Dataset records:
%%
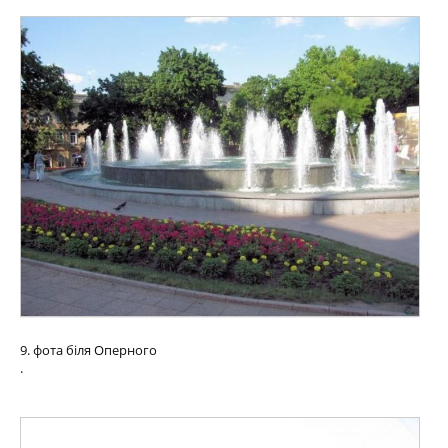
9. фота біля Оперного
.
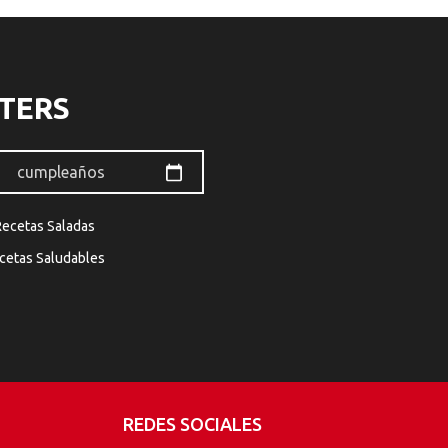
TERS
Recetas Saladas
cetas Saludables
REDES SOCIALES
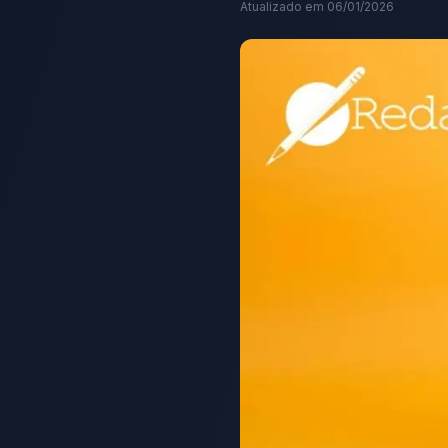
Atualizado em
06/01/2026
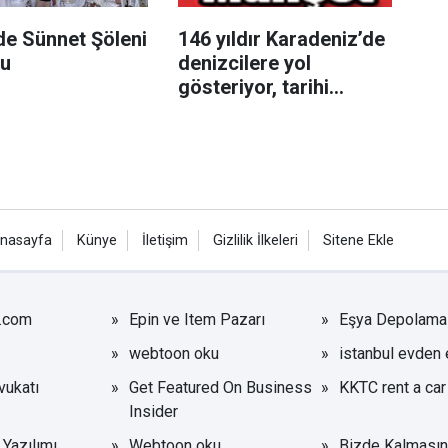
de Sünnet Şöleni
146 yıldır Karadeniz’de
u
denizcilere yol
gösteriyor, tarihi
kimliğiyle ziyaretçilerin
ilgisini çekiyor
nasayfa
Künye
İletişim
Gizlilik İlkeleri
Sitene Ekle
r.com
Epin ve Item Pazarı
Eşya Depolama
webtoon oku
istanbul evden 
ukatı
Get Featured On Business
KKTC rent a car
Insider
Yazılımı
Webtoon oku
Bizde Kalmasın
%%
- **About this exercise**:
Omit the pictures. Output every record above word for word.

- **Exercise solution**:
9. фота біля Оперного
.
TERS
Recetas Saladas
cetas Saludables
REDES SOCIALES
Atualizado em
06/01/2026
de Sünnet Şöleni
146 yıldır Karadeniz’de
u
denizcilere yol
gösteriyor, tarihi
kimliğiyle ziyaretçilerin
ilgisini çekiyor
nasayfa
Künye
İletişim
Gizlilik İlkeleri
Sitene Ekle
r.com
Epin ve Item Pazarı
Eşya Depolama
webtoon oku
istanbul evden 
ukatı
Get Featured On Business
KKTC rent a car
Insider
Yazılımı
Webtoon oku
Bizde Kalmasın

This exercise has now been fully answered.